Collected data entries
....
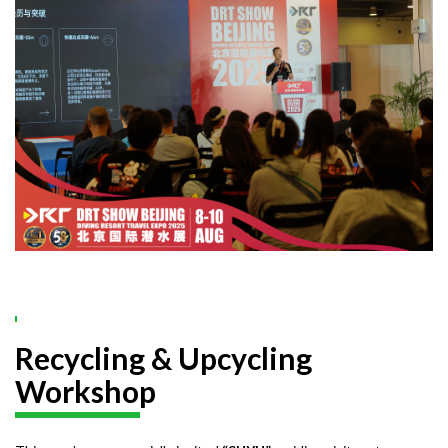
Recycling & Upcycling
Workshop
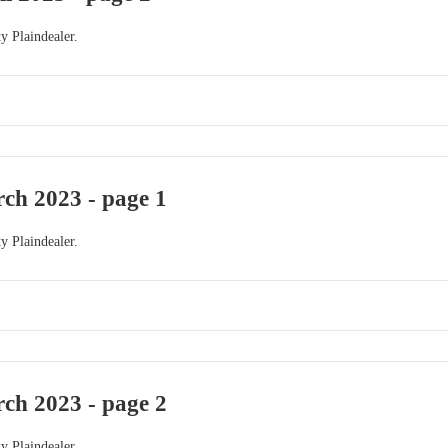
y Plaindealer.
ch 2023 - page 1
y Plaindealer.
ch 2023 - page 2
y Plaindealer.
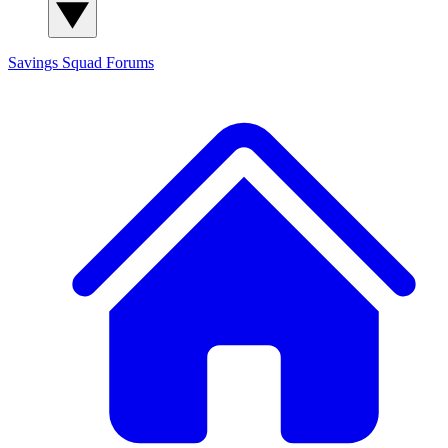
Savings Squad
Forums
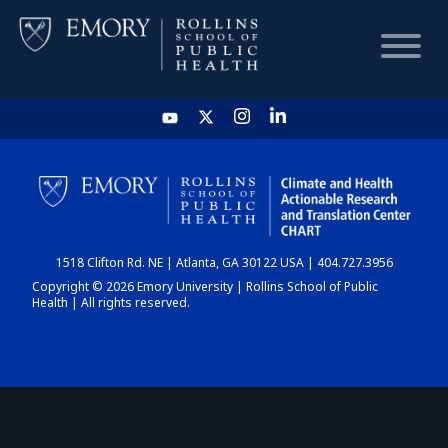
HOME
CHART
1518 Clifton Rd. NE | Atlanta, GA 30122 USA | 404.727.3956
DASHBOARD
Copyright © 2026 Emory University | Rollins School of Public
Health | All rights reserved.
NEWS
....
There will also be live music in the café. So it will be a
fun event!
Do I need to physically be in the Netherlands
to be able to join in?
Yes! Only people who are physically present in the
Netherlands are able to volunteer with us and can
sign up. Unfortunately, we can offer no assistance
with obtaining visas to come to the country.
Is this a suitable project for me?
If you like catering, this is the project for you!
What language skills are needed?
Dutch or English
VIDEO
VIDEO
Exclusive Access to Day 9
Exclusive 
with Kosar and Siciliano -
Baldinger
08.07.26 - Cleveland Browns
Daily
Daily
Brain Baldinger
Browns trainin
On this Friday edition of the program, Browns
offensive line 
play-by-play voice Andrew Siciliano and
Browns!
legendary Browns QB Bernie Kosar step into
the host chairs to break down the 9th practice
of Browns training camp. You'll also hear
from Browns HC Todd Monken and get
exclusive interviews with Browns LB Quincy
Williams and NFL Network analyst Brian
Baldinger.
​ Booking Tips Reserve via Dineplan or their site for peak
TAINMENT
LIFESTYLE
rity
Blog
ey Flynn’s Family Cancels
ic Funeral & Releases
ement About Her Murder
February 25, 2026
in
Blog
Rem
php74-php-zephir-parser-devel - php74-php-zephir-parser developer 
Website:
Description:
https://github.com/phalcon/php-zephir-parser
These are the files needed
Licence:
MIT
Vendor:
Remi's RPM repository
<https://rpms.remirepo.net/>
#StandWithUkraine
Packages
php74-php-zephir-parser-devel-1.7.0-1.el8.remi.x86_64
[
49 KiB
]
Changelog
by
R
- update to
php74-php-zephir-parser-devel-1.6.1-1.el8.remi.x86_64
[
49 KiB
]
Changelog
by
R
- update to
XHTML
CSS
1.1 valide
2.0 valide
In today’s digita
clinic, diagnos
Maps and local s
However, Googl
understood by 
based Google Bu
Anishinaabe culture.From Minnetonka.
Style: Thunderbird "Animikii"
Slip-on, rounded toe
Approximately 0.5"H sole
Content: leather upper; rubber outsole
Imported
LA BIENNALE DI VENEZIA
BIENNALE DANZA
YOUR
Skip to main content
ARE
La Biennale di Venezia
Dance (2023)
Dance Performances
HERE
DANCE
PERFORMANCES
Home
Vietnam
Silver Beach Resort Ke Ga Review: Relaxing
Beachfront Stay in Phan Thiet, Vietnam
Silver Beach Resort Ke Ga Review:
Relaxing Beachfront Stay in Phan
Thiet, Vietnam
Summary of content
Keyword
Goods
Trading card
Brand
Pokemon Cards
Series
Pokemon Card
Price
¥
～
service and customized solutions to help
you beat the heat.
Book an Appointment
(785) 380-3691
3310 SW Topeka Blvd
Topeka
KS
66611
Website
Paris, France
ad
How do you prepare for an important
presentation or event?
....
## Exercise description
Determine how many lines in the records above hold the word "Stay", and answer with that number only.

## Exercise result
2